Bruijn Sjoerd M, van Dieën Jaap H, Meijer Onno G, Beek Peter J
Research Institute MOVE, Faculty of Human Movement Sciences, VU University Amsterdam, Van der Boechorststraat 9, NL-1081 BT Amsterdam, The Netherlands.
Research Institute MOVE, Faculty of Human Movement Sciences, VU University Amsterdam, Van der Boechorststraat 9, NL-1081 BT Amsterdam, The Netherlands.
J Biomech. 2009 Jul 22;42(10):1506-1512. doi: 10.1016/j.jbiomech.2009.03.047. Epub 2009 May 15.
Several efforts have been made to study gait stability using measures derived from nonlinear time-series analysis. The maximum finite time Lyapunov exponent (lambda(max)) quantifies how a system responds to an infinitesimally small perturbation. Recent studies suggested that slow walking leads to lower lambda(max) values, and thus is more stable than fast walking, but these studies suffer from methodological limitations. We studied the effects of walking speed on the amount of kinematic variability and stability in human walking. Trunk motions of 15 healthy volunteers were recorded in 3D during 2 min of treadmill walking at different speeds. From those time series, maximum Lyapunov exponents, indicating short-term and long-term divergence (lambda(S-stride) and lambda(L-stride)), and mean standard deviation (MeanSD) were calculated. lambda(S-stride) showed a linear decrease with increasing speed for forward-backward (AP) movements and quadratic effects (inverted U-shaped) for medio-lateral (ML) and up-down (VT) movements. lambda(L-stride) showed a quadratic effect (inverted U-shaped) of walking speed for AP movements, a linear decrease for ML movements, and a linear increase for VT movements. Moreover, positive correlations between lambda(S) and MeanSD were found for all directions, while lambda(L-stride) and MeanSD were correlated negatively in the AP direction. The different effects of walking speed on lambda(S-stride) and lambda(L-stride) for the different planes suggest that slow walking is not necessarily more stable than fast walking. The absence of a consistent pattern of correlations between lambda(L-stride) and MeanSD over the three directions suggests that variability and stability reflect, at least to a degree, different properties of the dynamics of walking.

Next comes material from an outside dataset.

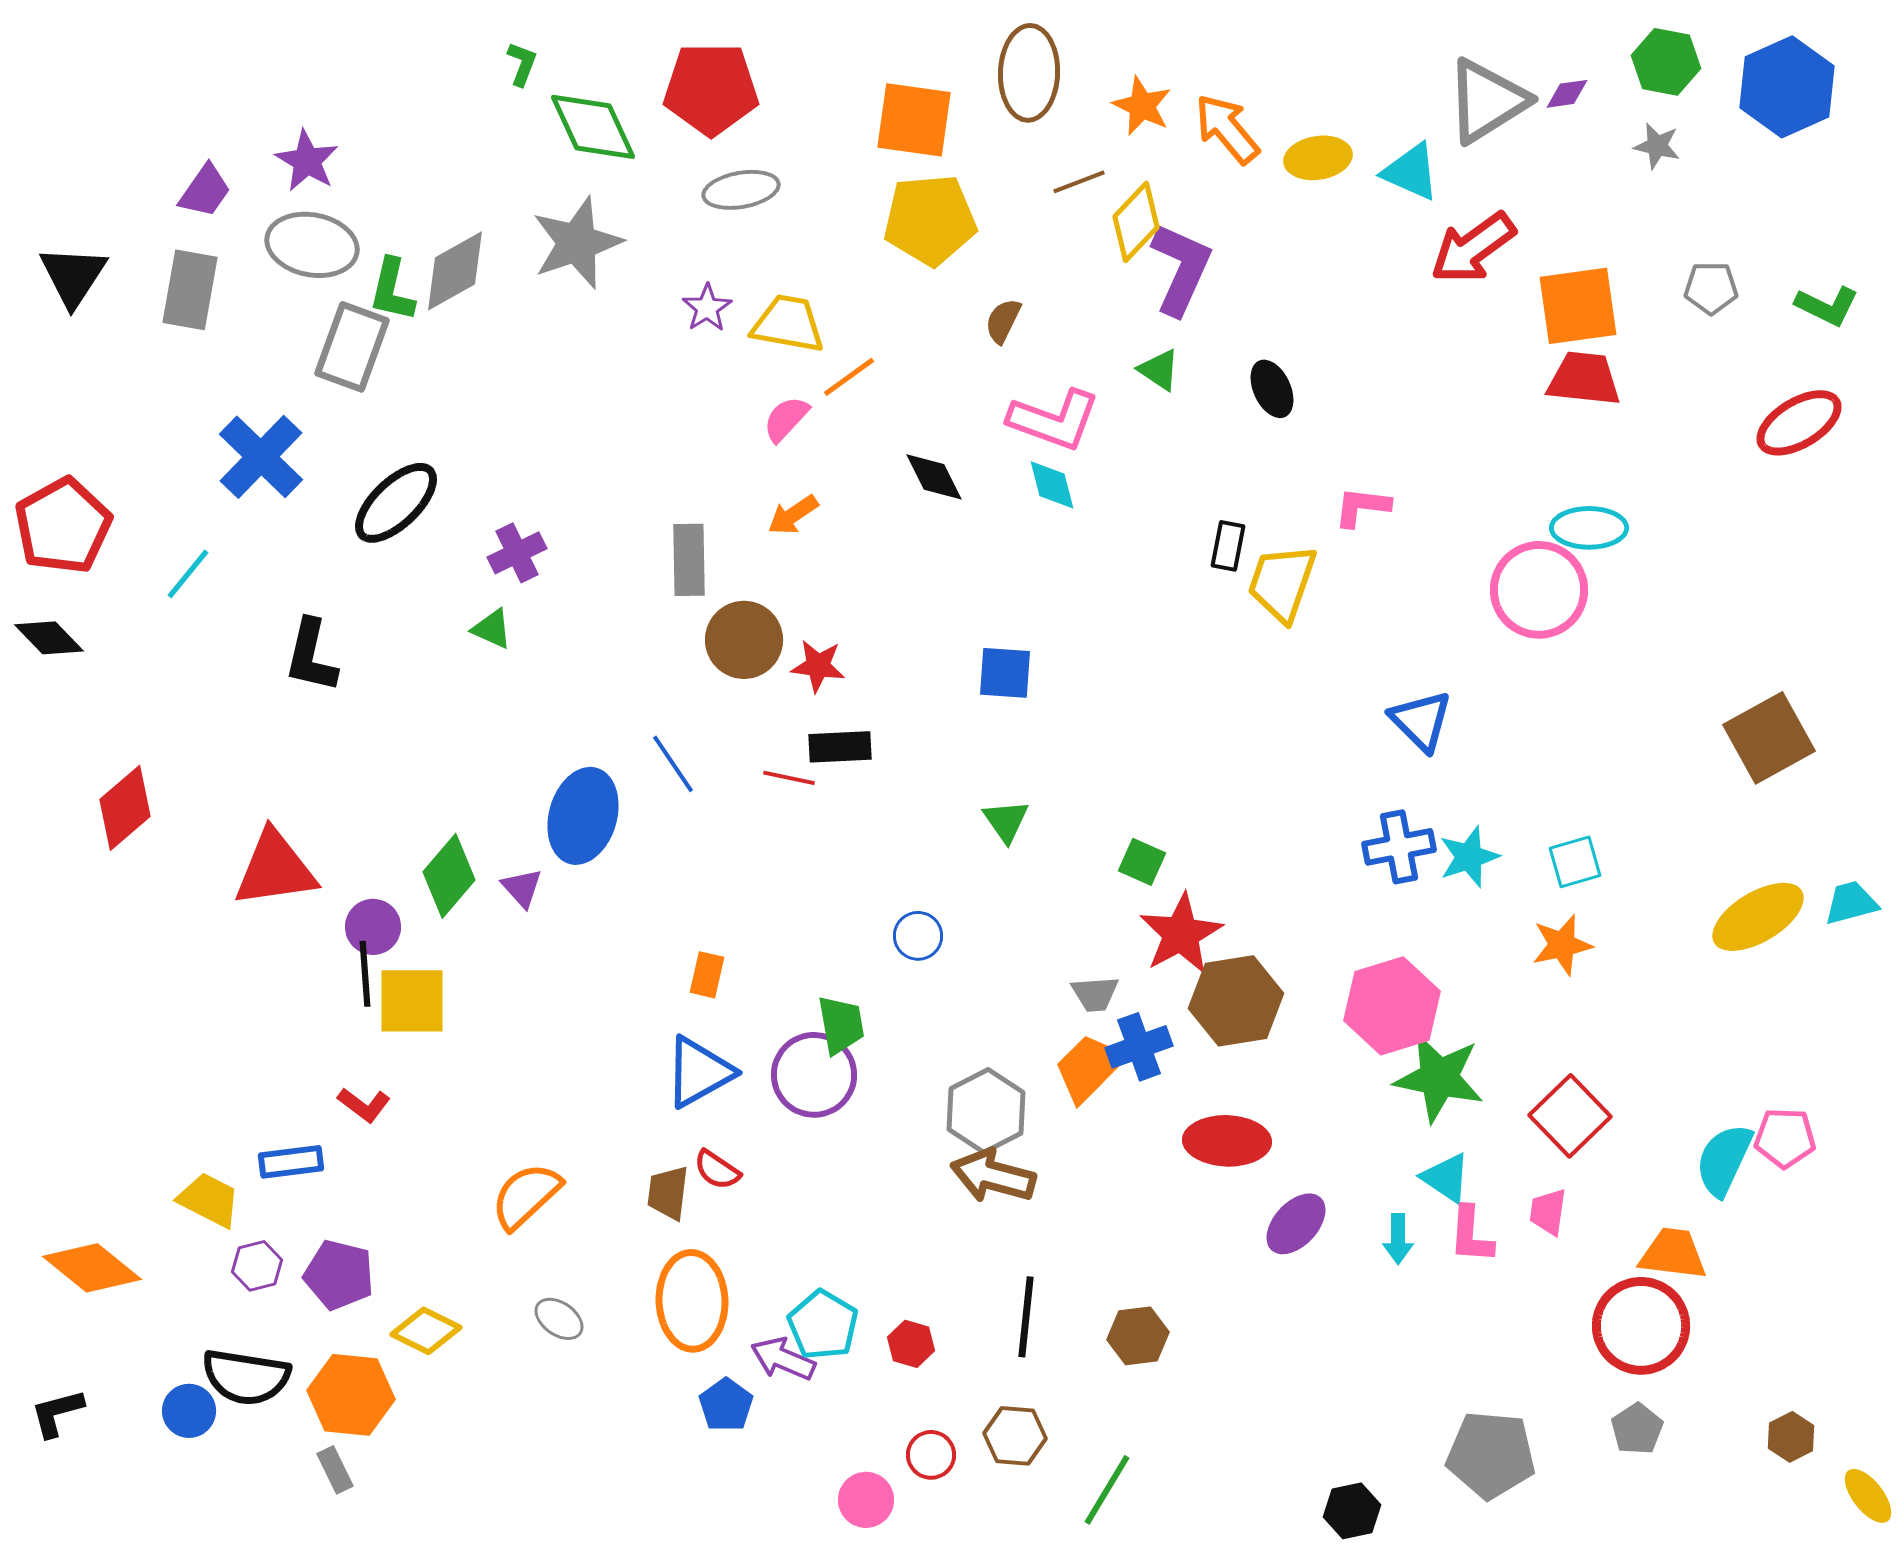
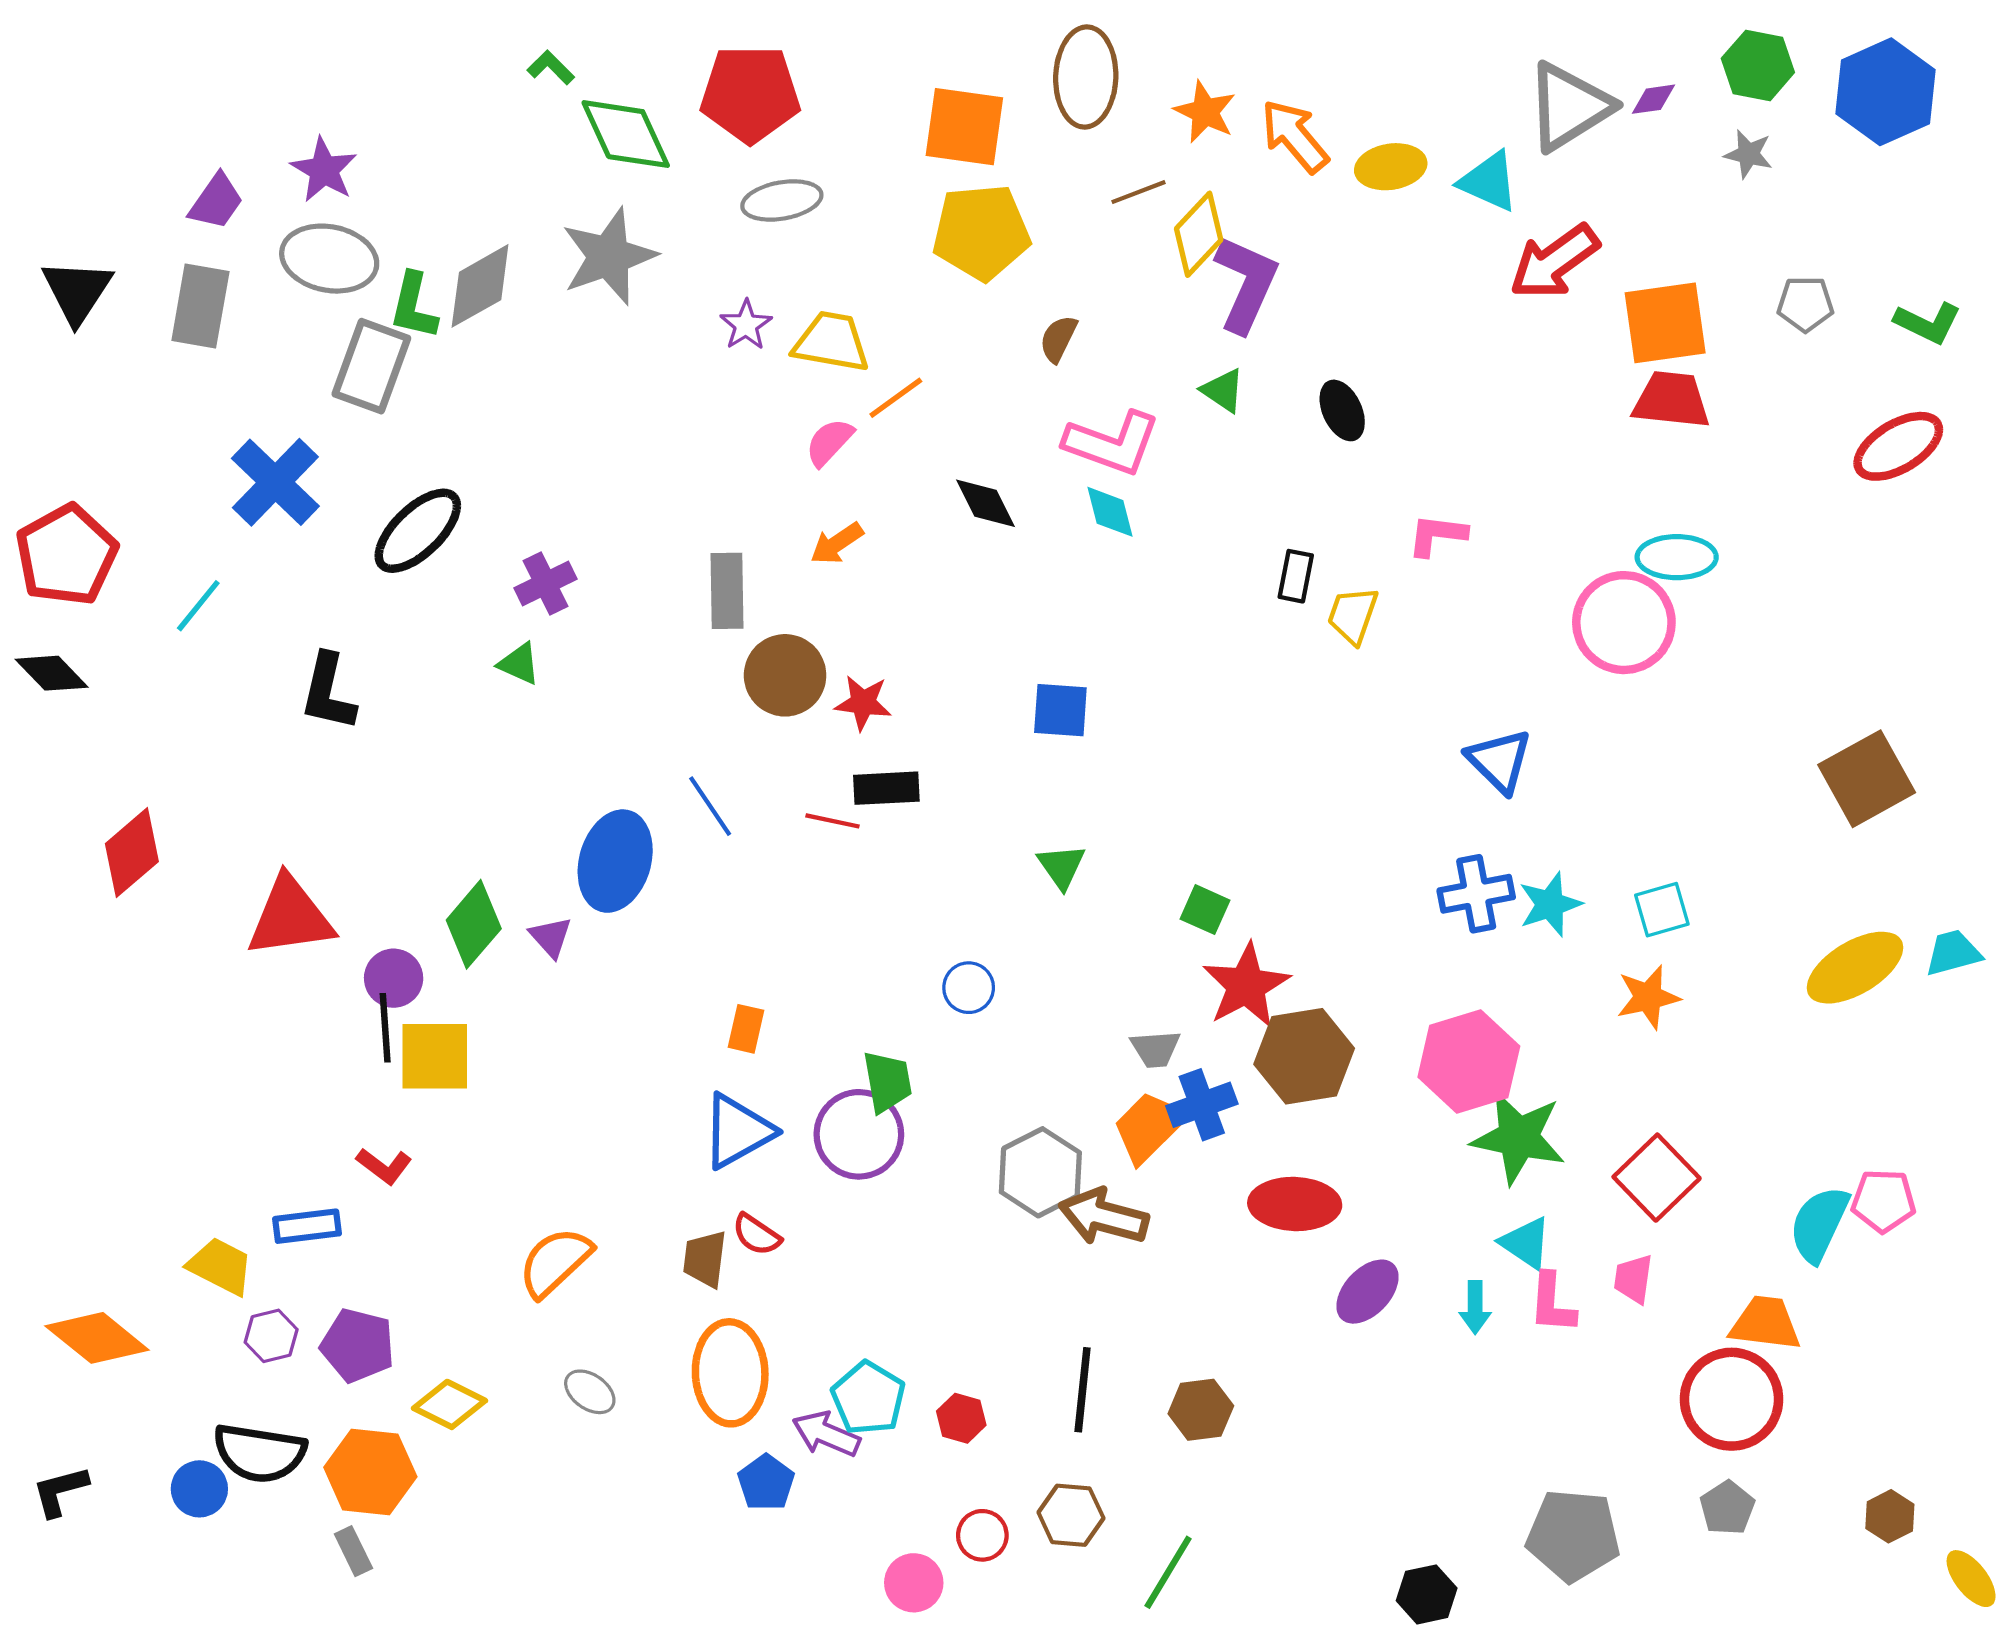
green L-shape: (522, 64) -> (551, 68), turned -66
yellow trapezoid: (1282, 583) -> (1353, 615), size x0.7
brown arrow: (993, 1176) -> (1104, 1217), moved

已经开展了多项研究,旨在使用源自非线性时间序列分析的测量方法来研究步态稳定性。最大有限时间李雅普诺夫指数(lambda(max))量化了系统对无穷小扰动的响应方式。最近的研究表明,慢走会导致较低的lambda(max)值,因此比快走更稳定,但这些研究存在方法上的局限性。我们研究了步行速度对人体步行中运动学变异性和稳定性的影响。在跑步机上以不同速度行走2分钟期间,对15名健康志愿者的躯干运动进行了三维记录。从这些时间序列中,计算出了最大李雅普诺夫指数,分别表示短期和长期发散(lambda(S-stride)和lambda(L-stride))以及平均标准差(MeanSD)。lambda(S-stride)在前后(AP)运动中随速度增加呈线性下降,在内外侧(ML)和上下(VT)运动中呈二次效应(倒U形)。lambda(L-stride)在AP运动中呈二次效应(倒U形),在ML运动中呈线性下降,在VT运动中呈线性增加。此外,在所有方向上lambda(S)与MeanSD之间均发现正相关,而在AP方向上lambda(L-stride)与MeanSD呈负相关。步行速度对不同平面上的lambda(S-stride)和lambda(L-stride)的不同影响表明,慢走不一定比快走更稳定。在三个方向上lambda(L-stride)与MeanSD之间缺乏一致的相关模式,这表明变异性和稳定性至少在一定程度上反映了步行动力学的不同特性。